‘A Clear Mind’
A morning routine of a walk in the park, proves to not be as easy for clearing the mind… A piece that encourages you to think just how often your thoughts overwhelm your moments of solitude. Can you ever escape them?
Producing a piece that has the main focus of sound rather than voice, is a concept rather foreign and unnatural to me, and initially, I struggled with my approach on how to deliver a piece with the idea of “showing” rather than “telling”. Ironically, I did not have a clear idea in my mind when creating ’A Clear Mind’. It changed direction drastically throughout production, and it wasn’t until half way through when I realised the narrative path it was taking.
The main association to my location choice (Caulfield Park), is going there to walk. I go there to take a break, get fresh air, and de-stress, but often find it hard to fully disconnect, instead, have a million thoughts rushing through my head. This became the main idea behind my piece.
During planning stages, I grappled with how to communicate this influx of thoughts, as I found it difficult to provide depth and narrative revolving around this singular idea. This is when I had a lightbulb moment of starting the story before even arriving at for the walk; from waking up, to eating breakfast, flicking through the television channels, before getting in the car and arriving at the park.
Many of the sounds were sourced from royalty free sound websites freesound.org and soundfx.com, as well as my own location recordings of the car, walking and park ambiance, done with a Zoom H4n microphone.
The musical score at the beginning is playful and is meant to imply the banality of the everyday activities occurring. It is also meant to symbolise the brain waking up. The music that comes in, is panned to sound like headphones are being put in the ears, firstly in the right ear before heard in both.
I was inspired by ‘When Time Stood Still’ by Sharon Davis, in particular, the use of reverb. Having not used it before, it helped me understand what this effect is able to create, such as accentuating a different time period or space, and in my case, the voice from within. ‘Desert Mischief’ by Kerry Fletcher uses a realist way to express a place and scene by using sounds to develop a space. I tried to replicate this notion, by making clear the shifts in locations, from the house, to the car and to the park.
I still have significant improvements to work on in terms of concept, yet I think this piece shows how I was able to release slightly from my reliance on voice to tell a story. I pushed my boundaries by using FX like reverb to emphasise and alienate the overlapping voices in the mind. I used a variety of cuts, such as segues and fades to symbolise changing of locations, and also show technical and conceptual progress.
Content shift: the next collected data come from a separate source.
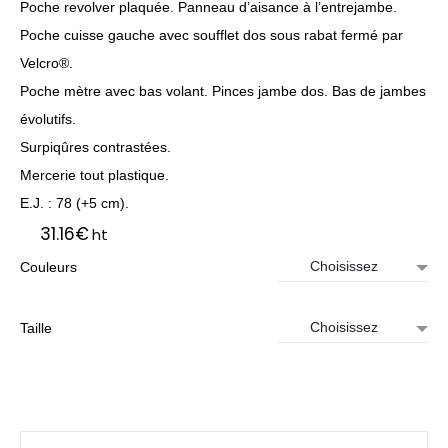
Poche revolver plaquée. Panneau d’aisance à l’entrejambe.
Poche cuisse gauche avec soufflet dos sous rabat fermé par
Velcro®.
Poche mètre avec bas volant. Pinces jambe dos. Bas de jambes
évolutifs.
Surpiqûres contrastées.
Mercerie tout plastique.
E.J. : 78 (+5 cm).
31.16
€
ht
Couleurs
Taille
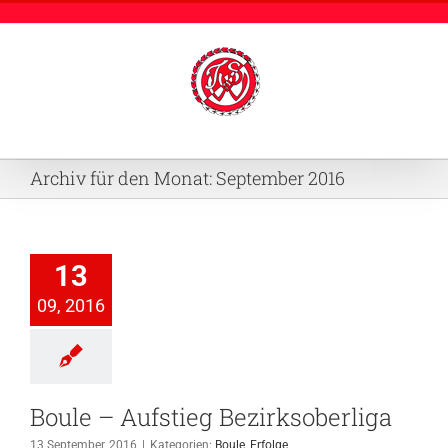
Zum
Inhalt
springen
Archiv für den Monat:
September 2016
13
09, 2016
Boule – Aufstieg Bezirksoberliga
13 September, 2016
|
Kategorien:
Boule
,
Erfolge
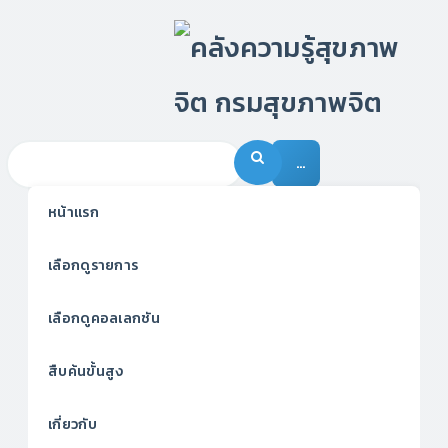
…
หน้าแรก
เลือกดูรายการ
เลือกดูคอลเลกชัน
สืบค้นขั้นสูง
เกี่ยวกับ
I feel as though I lost focus in terms of meeting the brief, as my locations shift, therefore the park is not the sole focus. Having an emphasis on the morning routine was relevant to my idea, but I worry I spent too long there. If I were to do it again, I would spend longer planning on how I could achieve a succinct narrative through the one location, more so focusing on ‘the park’.
Do I think I pushed myself to my absolute limit with this brief? No.
But I have learnt a lot in terms of my own attitudes towards sound vs voice, and what I am able to create when I don’t limit myself to primarily using one.